Q. Sila goes out with one minute left in the first half. How much did that change things for you guys? You're missing Tameiya, but to take another ball handler and defender off the team, what did it do to change things?
COACH PAYNE: It changes a lot. Sila is one of our most active defenders. She's one of our most experienced players. And she's someone that plays a lot of minutes in multiple positions, at the same position that we already have an injury at.
So I definitely think it changed us. No excuse. We definitely have the philosophy it's next person up. When someone gets hurt, next person has got to do more. That's not an excuse but it does change the dynamic of the lineup.
Q. Just to go off of that. With these two injuries and this time getting ready before the tournament, you were talking about maybe changing rotations and things you might need to do. Can you just go into that a little bit more? Are there some other people that are going to have to step up that maybe haven't to this point of the season? And then, also, just you guys have played them very close in previous games the last three years, but just the challenge of going against Jones and Brink and what those two can do to you on a given occasion?
COACH PAYNE: The two, I think Arizona and Colorado were the top two defenses in the conference this year. Stanford also is incredible defensively. They only allow 54 points a game and hold their opponents to a low percentage. Part of that is you have multiple defensive players of the year on their roster.

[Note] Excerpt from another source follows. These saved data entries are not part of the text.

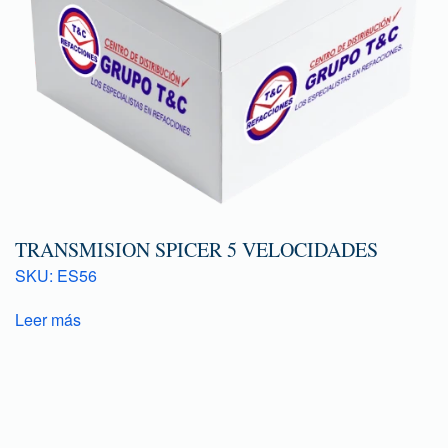
TRANSMISION SPICER 5 VELOCIDADES
SKU: ES56
Leer más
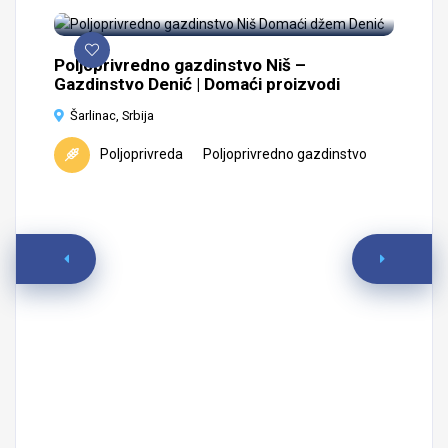
Poljoprivredno gazdinstvo Niš –
Gazdinstvo Denić | Domaći proizvodi
Šarlinac, Srbija
Poljoprivreda
Poljoprivredno gazdinstvo
Ko
si
1
P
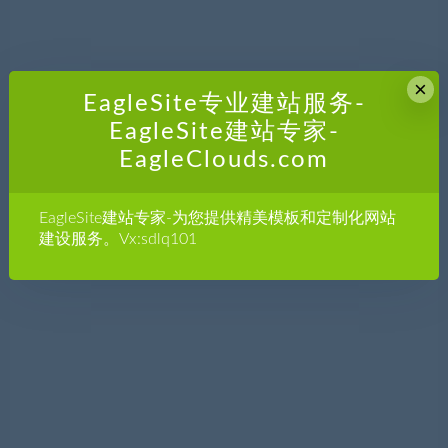
×
EagleSite专业建站服务-
EagleSite建站专家-
EagleClouds.com
EagleSite建站专家-为您提供精美模板和定制化网站
建设服务。Vx:sdlq101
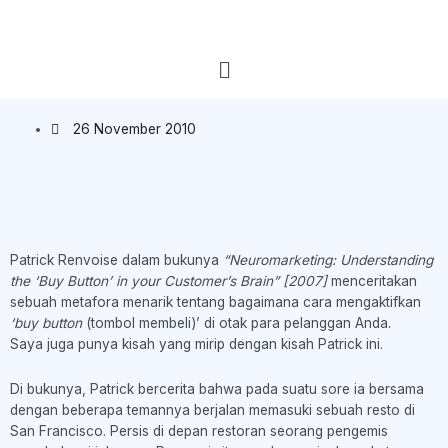
26 November 2010
Patrick Renvoise dalam bukunya
“Neuromarketing: Understanding
the ‘Buy Button’ in your Customer’s Brain” [2007]
menceritakan
sebuah metafora menarik tentang bagaimana cara mengaktifkan
‘buy button
(tombol membeli)’ di otak para pelanggan Anda.
Saya juga punya kisah yang mirip dengan kisah Patrick ini.
Di bukunya, Patrick bercerita bahwa pada suatu sore ia bersama
dengan beberapa temannya berjalan memasuki sebuah resto di
San Francisco. Persis di depan restoran seorang pengemis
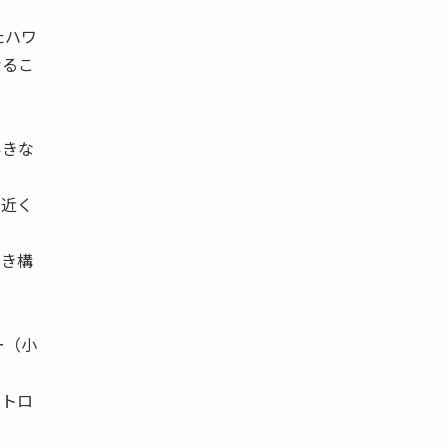
たハワ
なるこ
いきな
円近く
なき構
ー（小
ニトロ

And so they're long and deep. And so anytime you play against Stanford it's going to be difficult to score. I think everyone is injured at this point, as far as other teams around the conference and around country. So we're no different than that. We just need people to heal up.
I'm not going to speculate who is going to fill in. I expect Sila to make a recovery. I expect Tameiya to make a recovery. But as I said a minute ago, we were sort of next-person-up. So that's it.
Q. What kind of seed do you think that you should get going into the tournament? Have you looked at any of the bracketology? What do you think based on this is a really good conference, obviously?
COACH PAYNE: I don't know what seed I expect us to get. I have been prioritized on Stanford and Stanford alone. Yesterday my priority was our opponent and the day before it was our opponent.
I think that we have proven we've won, I don't know, what, seven of our last nine games in one of the best conferences in America. We're deep. We're one of the best defenses in the country. We rebound -- I think we should get a high seed, and I think that we've earned that, and I think the NCAA Tournament wants to see teams that are playing well at the end of the season, not a team that just started well, kind of fizzled through conference.
We're a team that has risen over the last month and a half and I think that's earned a very good seed.